Com todos os olhos postos no campeonato, a equipa voltou a ganhar posições e atingiu o segundo lugar na jornada 14, a 17 de novembro de 2001. E foi aí que se manteve até maio de 2002, na perseguição direta ao Lens, líder há 28 jornadas. Os dois clubes vinham de dinâmicas distintas antes de se defrontaram no Stade Gerland a 4 de maio. Nos cinco jogos anteriores, o Lens somara apenas cinco pontos; o Lyon fizera dez.
O jogo do título… literalmente
As duas equipas estavam separadas por um ponto – Auxerre e PSG já estavam longe para disputar o título – e o Lyon estava obrigado a vencer em casa para ser campeão. A cidade vivia um ambiente fantástico e 42 mil espectadores fizeram questão de marcar presença no jogo decisivo. Nada podia faltar.
A fome de títulos do Lyon – presidente, treinador, jogadores e adeptos – deu em fartura. Govou abriu o marcador aos sete minutos e Violeau aumentou a vantagem aos 14. Tudo parecia perfeito, não fosse o facto de o polaco Jacek Bak reduzir para o Lens aos 27 minutos.
A história de Bak merece uma nota de rodapé – ou talvez mesmo mais do que isso – na narrativa do título. O defesa sabia que seria sempre campeão francês, acontecesse o que acontecesse naquele dia. Bak começara a temporada ao serviço do Lyon e até marcara um golo decisivo na terceira jornada, no 2-1 na Córsega contra o Bastia. Mas, com o passar das semanas, perdeu espaço no plantel e transferiu-se para o Lens no inverno.

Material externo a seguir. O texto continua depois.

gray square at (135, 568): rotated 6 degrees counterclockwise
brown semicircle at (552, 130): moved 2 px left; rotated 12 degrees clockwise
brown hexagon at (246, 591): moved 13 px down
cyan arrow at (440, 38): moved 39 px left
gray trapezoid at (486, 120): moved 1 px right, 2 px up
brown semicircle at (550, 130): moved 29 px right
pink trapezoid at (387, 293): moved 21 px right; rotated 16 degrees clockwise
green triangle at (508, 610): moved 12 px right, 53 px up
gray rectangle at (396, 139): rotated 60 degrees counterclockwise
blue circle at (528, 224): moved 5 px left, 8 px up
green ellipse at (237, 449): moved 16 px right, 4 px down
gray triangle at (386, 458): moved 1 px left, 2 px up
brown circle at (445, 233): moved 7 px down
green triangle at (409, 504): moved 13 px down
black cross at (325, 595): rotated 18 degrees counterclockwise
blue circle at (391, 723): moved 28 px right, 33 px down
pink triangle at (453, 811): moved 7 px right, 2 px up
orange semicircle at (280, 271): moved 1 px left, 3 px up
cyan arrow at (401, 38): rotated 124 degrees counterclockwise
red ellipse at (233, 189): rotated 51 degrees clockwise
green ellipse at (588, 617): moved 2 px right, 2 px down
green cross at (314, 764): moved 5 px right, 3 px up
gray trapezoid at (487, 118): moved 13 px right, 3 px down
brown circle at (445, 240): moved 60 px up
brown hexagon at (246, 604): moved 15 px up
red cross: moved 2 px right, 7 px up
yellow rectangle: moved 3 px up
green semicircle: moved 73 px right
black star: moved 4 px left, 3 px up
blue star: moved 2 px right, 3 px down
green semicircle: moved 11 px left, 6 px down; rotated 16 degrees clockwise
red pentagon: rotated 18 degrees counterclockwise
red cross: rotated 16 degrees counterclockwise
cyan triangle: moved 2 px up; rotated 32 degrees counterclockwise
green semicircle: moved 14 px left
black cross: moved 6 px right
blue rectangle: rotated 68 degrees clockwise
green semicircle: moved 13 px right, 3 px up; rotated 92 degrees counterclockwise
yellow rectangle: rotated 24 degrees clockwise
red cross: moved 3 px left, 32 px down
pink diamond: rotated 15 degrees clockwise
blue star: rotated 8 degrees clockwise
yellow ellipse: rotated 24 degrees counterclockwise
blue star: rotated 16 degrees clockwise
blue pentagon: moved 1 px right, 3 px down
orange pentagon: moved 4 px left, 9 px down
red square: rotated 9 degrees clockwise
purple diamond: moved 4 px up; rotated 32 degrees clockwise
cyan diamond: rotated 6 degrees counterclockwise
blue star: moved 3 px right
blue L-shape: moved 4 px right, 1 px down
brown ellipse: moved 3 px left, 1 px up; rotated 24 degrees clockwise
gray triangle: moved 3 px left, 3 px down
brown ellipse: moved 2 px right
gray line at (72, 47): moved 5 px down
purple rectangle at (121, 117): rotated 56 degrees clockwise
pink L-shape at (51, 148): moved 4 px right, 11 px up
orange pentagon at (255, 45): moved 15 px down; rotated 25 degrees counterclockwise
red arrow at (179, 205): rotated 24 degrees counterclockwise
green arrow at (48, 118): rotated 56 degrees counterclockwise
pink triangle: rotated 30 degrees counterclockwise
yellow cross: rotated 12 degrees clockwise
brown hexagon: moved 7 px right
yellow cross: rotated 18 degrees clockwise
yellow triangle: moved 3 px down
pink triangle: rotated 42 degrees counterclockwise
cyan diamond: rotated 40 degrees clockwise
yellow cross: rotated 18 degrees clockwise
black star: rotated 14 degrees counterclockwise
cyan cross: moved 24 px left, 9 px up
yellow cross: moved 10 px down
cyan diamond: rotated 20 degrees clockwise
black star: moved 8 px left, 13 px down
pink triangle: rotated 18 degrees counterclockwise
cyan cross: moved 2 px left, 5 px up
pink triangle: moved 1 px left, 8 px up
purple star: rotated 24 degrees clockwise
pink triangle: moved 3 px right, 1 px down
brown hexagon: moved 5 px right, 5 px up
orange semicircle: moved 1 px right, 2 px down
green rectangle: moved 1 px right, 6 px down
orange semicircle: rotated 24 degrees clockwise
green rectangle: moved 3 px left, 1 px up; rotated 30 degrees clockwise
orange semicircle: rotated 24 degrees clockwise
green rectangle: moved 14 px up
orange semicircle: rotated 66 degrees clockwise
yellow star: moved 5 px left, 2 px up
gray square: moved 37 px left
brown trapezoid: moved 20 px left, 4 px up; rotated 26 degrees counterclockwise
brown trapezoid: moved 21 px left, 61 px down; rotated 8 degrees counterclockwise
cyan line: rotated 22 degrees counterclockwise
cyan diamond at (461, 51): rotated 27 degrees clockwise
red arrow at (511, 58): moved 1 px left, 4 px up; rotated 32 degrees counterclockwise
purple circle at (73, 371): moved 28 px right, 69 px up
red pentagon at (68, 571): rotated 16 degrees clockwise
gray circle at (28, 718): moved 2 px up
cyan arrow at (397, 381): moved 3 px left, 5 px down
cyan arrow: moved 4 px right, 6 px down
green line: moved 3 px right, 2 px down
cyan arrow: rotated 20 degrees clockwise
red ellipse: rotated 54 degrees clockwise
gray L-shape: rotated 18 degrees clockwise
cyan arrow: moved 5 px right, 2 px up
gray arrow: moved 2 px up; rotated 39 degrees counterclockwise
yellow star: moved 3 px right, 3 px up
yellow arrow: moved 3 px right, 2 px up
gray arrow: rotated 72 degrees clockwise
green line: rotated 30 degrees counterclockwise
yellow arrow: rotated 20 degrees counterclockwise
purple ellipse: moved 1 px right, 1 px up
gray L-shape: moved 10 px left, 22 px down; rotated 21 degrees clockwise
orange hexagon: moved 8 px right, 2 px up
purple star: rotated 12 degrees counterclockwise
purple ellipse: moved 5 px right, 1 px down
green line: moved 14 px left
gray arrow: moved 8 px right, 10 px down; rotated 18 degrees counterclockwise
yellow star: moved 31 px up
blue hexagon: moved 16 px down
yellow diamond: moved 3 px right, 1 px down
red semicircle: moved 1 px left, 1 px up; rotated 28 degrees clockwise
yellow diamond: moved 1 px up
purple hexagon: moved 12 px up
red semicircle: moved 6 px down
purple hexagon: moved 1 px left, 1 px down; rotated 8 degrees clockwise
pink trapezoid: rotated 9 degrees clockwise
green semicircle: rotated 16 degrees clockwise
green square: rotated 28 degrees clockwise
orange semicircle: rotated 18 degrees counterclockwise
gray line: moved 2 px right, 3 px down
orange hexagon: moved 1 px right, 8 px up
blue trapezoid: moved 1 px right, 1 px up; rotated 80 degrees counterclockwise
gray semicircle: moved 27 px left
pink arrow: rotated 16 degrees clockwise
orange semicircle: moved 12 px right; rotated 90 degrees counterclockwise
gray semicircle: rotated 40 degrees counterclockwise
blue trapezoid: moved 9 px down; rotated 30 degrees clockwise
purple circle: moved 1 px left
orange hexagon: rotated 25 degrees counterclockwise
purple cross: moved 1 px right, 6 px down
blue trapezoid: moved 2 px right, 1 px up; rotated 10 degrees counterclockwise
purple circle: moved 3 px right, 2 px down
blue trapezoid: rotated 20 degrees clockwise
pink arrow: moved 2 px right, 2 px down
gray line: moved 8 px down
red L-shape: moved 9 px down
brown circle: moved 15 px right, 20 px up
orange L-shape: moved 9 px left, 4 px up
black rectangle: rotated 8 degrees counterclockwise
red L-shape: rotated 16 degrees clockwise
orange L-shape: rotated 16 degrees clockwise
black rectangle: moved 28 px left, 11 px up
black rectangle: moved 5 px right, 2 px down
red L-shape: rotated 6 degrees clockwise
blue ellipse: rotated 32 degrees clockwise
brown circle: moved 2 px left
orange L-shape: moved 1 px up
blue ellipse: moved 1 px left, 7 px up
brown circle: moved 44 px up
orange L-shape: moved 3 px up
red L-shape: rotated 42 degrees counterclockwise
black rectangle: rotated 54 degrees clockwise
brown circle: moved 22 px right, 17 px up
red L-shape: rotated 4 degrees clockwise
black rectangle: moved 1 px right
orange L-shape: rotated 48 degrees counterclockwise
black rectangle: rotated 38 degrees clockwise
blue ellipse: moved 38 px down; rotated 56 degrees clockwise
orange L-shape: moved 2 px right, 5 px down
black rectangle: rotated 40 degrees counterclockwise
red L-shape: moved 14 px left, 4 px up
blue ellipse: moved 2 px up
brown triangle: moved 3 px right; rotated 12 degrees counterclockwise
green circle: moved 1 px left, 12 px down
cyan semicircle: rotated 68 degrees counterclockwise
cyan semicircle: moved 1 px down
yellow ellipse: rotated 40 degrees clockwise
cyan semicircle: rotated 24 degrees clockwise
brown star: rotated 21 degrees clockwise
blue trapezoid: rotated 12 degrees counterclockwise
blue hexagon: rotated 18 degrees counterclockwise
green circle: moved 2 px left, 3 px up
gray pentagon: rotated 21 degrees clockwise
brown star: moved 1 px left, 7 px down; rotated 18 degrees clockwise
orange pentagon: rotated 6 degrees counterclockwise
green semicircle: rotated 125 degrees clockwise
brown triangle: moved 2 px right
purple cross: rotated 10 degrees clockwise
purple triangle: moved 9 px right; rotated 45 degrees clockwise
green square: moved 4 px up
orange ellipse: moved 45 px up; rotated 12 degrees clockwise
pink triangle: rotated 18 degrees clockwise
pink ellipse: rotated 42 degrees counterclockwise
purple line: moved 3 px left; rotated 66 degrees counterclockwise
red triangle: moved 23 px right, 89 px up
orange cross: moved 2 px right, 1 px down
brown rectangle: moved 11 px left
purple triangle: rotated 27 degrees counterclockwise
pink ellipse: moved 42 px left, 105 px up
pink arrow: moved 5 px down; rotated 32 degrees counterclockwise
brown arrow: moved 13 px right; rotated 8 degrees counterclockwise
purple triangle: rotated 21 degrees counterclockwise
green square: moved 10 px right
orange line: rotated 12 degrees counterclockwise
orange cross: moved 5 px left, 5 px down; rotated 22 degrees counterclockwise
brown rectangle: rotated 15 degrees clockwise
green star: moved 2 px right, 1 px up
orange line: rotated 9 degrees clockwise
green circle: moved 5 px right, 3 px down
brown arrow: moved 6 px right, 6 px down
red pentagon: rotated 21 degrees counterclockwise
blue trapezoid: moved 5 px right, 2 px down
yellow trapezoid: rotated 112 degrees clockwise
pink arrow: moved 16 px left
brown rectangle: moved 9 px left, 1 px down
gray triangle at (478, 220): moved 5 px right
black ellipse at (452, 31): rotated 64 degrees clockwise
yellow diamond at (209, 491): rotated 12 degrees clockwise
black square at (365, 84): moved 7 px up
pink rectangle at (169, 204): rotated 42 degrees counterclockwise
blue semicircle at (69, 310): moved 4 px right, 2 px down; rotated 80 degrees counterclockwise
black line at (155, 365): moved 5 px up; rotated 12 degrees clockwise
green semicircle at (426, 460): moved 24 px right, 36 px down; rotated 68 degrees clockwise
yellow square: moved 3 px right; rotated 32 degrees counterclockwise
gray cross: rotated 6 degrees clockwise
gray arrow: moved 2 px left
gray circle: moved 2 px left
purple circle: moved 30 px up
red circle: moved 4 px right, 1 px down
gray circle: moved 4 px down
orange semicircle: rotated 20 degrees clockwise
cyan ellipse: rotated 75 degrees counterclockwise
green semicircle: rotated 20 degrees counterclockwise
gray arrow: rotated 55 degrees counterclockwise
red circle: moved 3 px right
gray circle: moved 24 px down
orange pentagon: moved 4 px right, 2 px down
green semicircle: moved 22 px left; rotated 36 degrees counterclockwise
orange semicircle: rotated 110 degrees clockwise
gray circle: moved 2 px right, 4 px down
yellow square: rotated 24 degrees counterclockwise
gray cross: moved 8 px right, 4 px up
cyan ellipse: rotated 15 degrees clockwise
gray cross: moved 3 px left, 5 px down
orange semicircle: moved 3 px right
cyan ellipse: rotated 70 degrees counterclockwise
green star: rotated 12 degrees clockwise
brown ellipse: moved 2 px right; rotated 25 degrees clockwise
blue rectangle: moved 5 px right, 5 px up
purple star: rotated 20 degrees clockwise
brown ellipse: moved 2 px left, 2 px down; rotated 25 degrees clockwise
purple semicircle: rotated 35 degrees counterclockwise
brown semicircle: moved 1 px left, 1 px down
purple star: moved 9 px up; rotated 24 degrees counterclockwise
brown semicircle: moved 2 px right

Agora, ali estava ele de novo, a marcar o seu segundo e último golo no campeonato.
O golo reabriu a decisão do título mas o início da segunda parte voltou a ser dominador por parte do Lyon. Aos sete minutos do segundo tempo, Pierre Laigle fez o 3-1 e acabou com o nervosismo dos adeptos. Era uma questão de tempo até o árbitro apitar para o final do encontro e precipitar os festejos ansiados.
O Lyon tomou-lhe o gosto e não voltou a precisar de esperar tanto para festejar. No ano seguinte, a vantagem foi de apenas um ponto mas o título foi alcançado na penúltima jornada. Depois, aí sim, deixou de haver concorrência à altura. As diferenças pontuais foram aumentando: primeiro para três, depois para oito, 15 e 17. No ano do heptcampeonato, o sétimo e último título francês do Lyon até ao momento, a diferença foi de quatro pontos.
Chegava assim ao fim o período de maior hegemonia na história do futebol francês. Uma era na qual brilharam, além de Juninho Pernambucano, Sonny Anderson e Govou, jogadores como Essien, Malouda, Élber, Abidal, Benzema, Wiltord, Fred ou o português Tiago.